▶ **WHAT THE EXERCISE ASKS**
Every line holding "yang" should be copied from the records below.

▶ **DATA FOR THIS TASK**
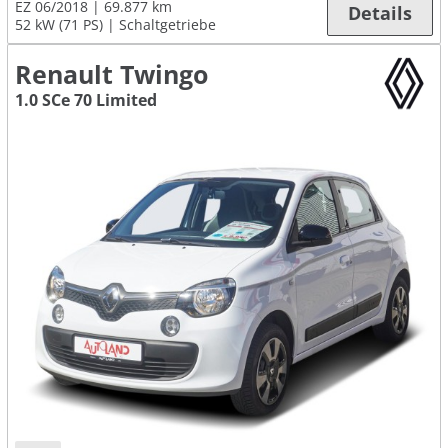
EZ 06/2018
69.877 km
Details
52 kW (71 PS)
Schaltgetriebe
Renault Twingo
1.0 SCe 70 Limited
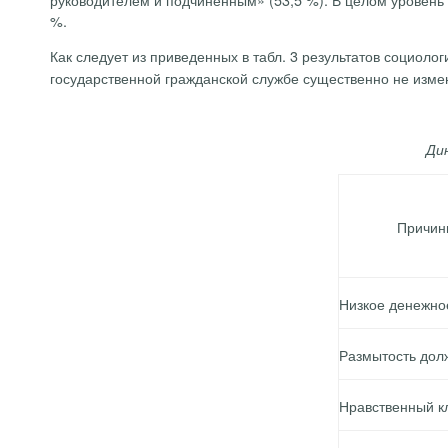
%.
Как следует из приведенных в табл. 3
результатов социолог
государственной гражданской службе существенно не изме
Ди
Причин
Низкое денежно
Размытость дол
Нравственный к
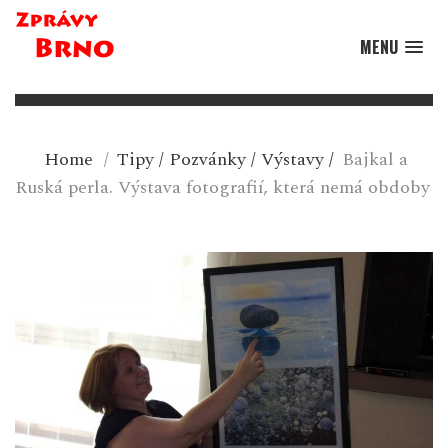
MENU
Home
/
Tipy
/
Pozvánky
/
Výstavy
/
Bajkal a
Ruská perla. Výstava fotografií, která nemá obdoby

...

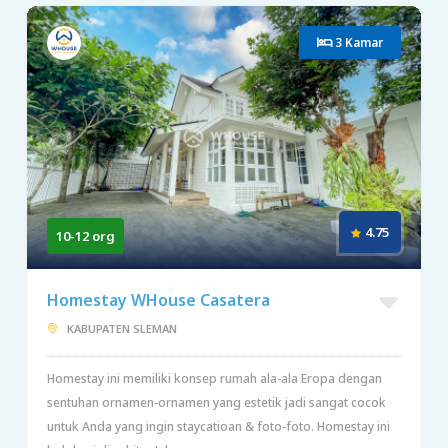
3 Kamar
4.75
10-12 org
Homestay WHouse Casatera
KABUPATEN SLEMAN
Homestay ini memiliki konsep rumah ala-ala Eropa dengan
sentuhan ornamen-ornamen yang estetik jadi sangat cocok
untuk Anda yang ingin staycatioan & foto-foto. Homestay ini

▶ **WRITTEN SOLUTION**
sentuhan ornamen-ornamen yang estetik jadi sangat cocok
untuk Anda yang ingin staycatioan & foto-foto. Homestay ini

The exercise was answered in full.